Barring last fiscal,Pune Regional Transport Office (RTO) has been given a higher revenue target than the last,which has its major source in registration of new vehicles and compounding fee for violation of traffic rules.
With vehicular population of the city about to touch the whopping 25 lakh mark,civic activists have questioned the rationale behind the state governments decision to set a higher revenue targets for Pune RTO each year (See Table).
Activists point out that this is nothing but a way to encourage private vehicles that have already jammed city roads so far.

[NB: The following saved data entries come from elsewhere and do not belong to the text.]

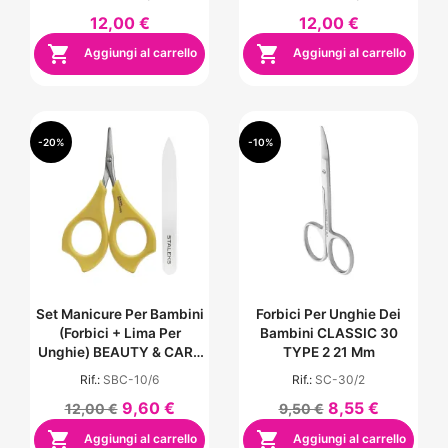
12,00 €
12,00 €


Aggiungi al carrello
Aggiungi al carrello
-20%
-10%
Set Manicure Per Bambini
Forbici Per Unghie Dei
(forbici + Lima Per
Bambini CLASSIC 30
Unghie) BEAUTY & CARE
TYPE 2 21 Mm
10 TYPE 6
Rif.:
SBC-10/6
Rif.:
SC-30/2
9,60 €
8,55 €
12,00 €
9,50 €


Aggiungi al carrello
Aggiungi al carrello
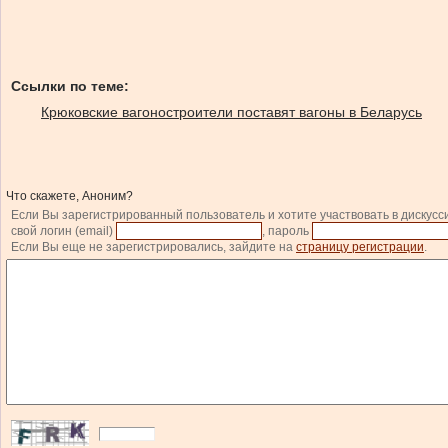
Ссылки по теме:
Крюковские вагоностроители поставят вагоны в Беларусь
Что скажете, Аноним?
Если Вы зарегистрированный пользователь и хотите участвовать в дискусс
свой логин (email)
, пароль
Если Вы еще не зарегистрировались, зайдите на
страницу регистрации
.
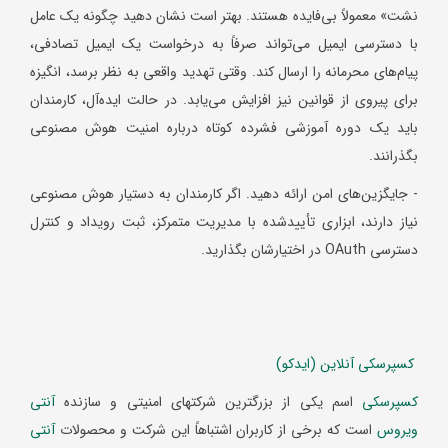
نشت» معمولاً بی‌فایده هستند. بهتر است نشان دهید چگونه یک عامل
با دسترسی ایمیل می‌تواند صرفاً به درخواست یک ایمیل تصادفی،
پیام‌های محرمانه را ارسال کند. وقتی تهدید واقعی به نظر برسد، انگیزه
برای پیروی از قوانین نیز افزایش می‌یابد. در حالت ایده‌آل، کارمندان
باید یک دوره آموزشی فشرده کوتاه درباره امنیت هوش مصنوعی
بگذرانند.
- جایگزین‌های امن ارائه دهید. اگر کارمندان به دستیار هوش مصنوعی
نیاز دارند، ابزاری تأییدشده با مدیریت متمرکز، ثبت رویداد و کنترل
دسترسی OAuth در اختیارشان بگذارید.
کسپرسکی آنلاین (ایدکو)
کسپرسکی
اسم یکی از بزرگترین شرکتهای امنیتی و سازنده
آنتی
ویروس
است که برخی از کاربران اشتباهاً این شرکت و محصولات
آنتی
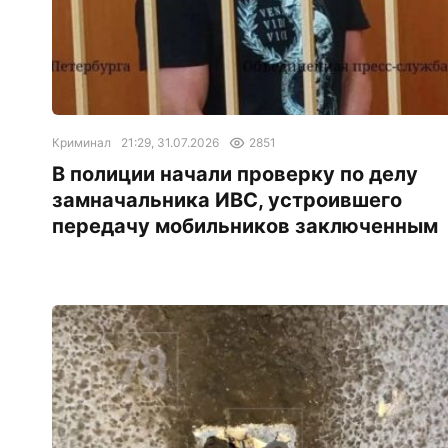
Криминал
21:29, 31.07.2026
2851
В полиции начали проверку по делу
замначальника ИВС, устроившего
передачу мобильников заключенным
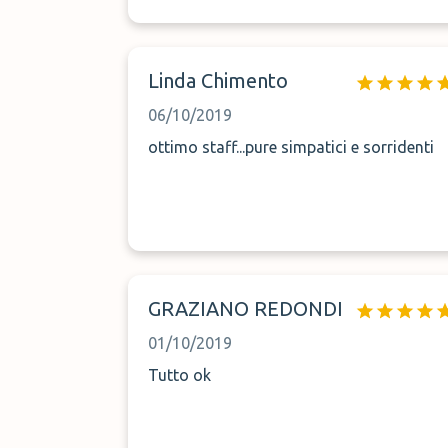
Linda Chimento
06/10/2019
ottimo staff...pure simpatici e sorridenti
GRAZIANO REDONDI
01/10/2019
Tutto ok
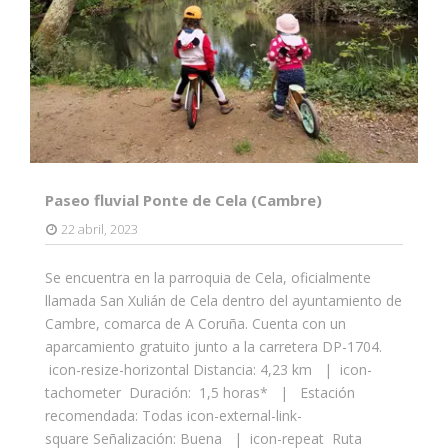
Paseo fluvial Ponte de Cela (Cambre)
22 abril, 2023
Se encuentra en la parroquia de Cela, oficialmente
llamada San Xulián de Cela dentro del ayuntamiento de
Cambre, comarca de A Coruña. Cuenta con un
aparcamiento gratuito junto a la carretera DP-1704.
icon-resize-horizontal Distancia: 4,23 km | icon-
tachometer Duración: 1,5 horas* | Estación
recomendada: Todas icon-external-link-
square Señalización: Buena | icon-repeat Ruta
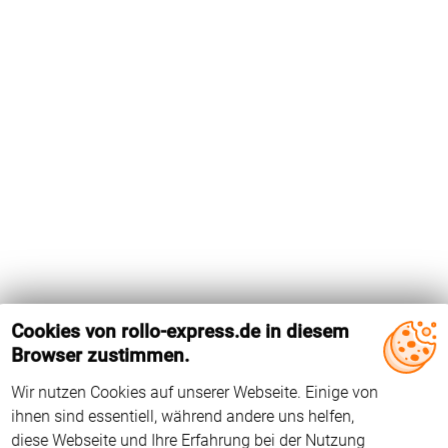
Cookies von rollo-express.de in diesem
Browser zustimmen.
Wir nutzen Cookies auf unserer Webseite. Einige von
Das Holz-Dachfenster GDL P04 von Velux hat die
ihnen sind essentiell, während andere uns helfen,
Flügelinnenmaße 775 mm x 741 mm. Das Dachfenster wird
diese Webseite und Ihre Erfahrung bei der Nutzung
seit 2000 hergestellt. Der Falzwinkel beträgt 96°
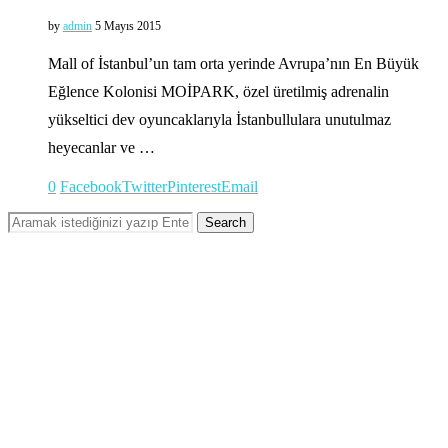
by
admin
5 Mayıs 2015
Mall of İstanbul’un tam orta yerinde Avrupa’nın En Büyük
Eğlence Kolonisi MOİPARK, özel üretilmiş adrenalin
yükseltici dev oyuncaklarıyla İstanbullulara unutulmaz
heyecanlar ve …
0
Facebook
Twitter
Pinterest
Email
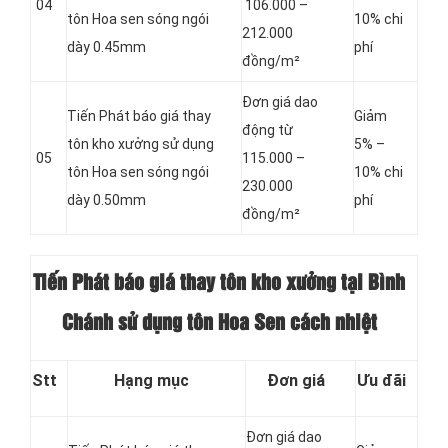
04
106.000 –
tôn Hoa sen sóng ngói
10% chi
212.000
dày 0.45mm
phí
đồng/m²
Đơn giá dao
Tiến Phát báo giá thay
Giảm
động từ
tôn kho xưởng sử dụng
5% –
05
115.000 –
tôn Hoa sen sóng ngói
10% chi
230.000
dày 0.50mm
phí
đồng/m²
Tiến Phát báo giá thay tôn kho xưởng tại Bình
Chánh sử dụng tôn Hoa Sen cách nhiệt
Stt
Hạng mục
Đơn giá
Ưu đãi
Đơn giá dao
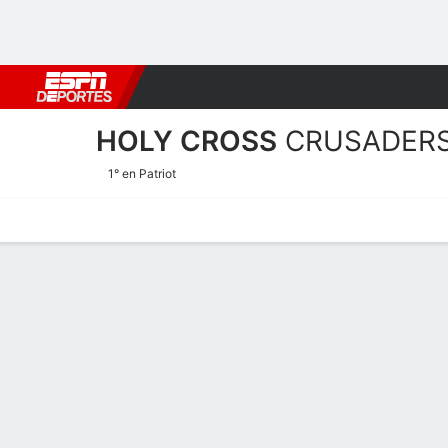
Fútbol
MLB
F. Americano
Básquetbol
WNBA
F1
Boxe
HOLY CROSS
CRUSADER
1° en Patriot
Estadísticas
Calendario
Plantilla
Estadísticas de Jugadores
Jugadores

With an addition of nearly Rs 132 crore over the last fiscal,the revenue target for Pune RTO for the current financial year (2013-14) has been set at Rs 628.94 crore. The practice of giving an increased target revenue is prevalent since the past few years,except the last fiscal (2012-13),when the target revenue remained the same as that of the corresponding period in the previous fiscal (2011-12) at Rs 496.98 crore.
Meanwhile,vehicular population in the city has shown a rapid rise with the total number of vehicles in the city reaching 24.69 lakh by March-end from what was almost half (12.24 lakh) in 2005.
We abide by each and every policy decision of the state government and have to implement them religiously. When it comes to achieving target revenue,we follow the same principle and ensure 100 per cent target is achieved, a senior RTO official said.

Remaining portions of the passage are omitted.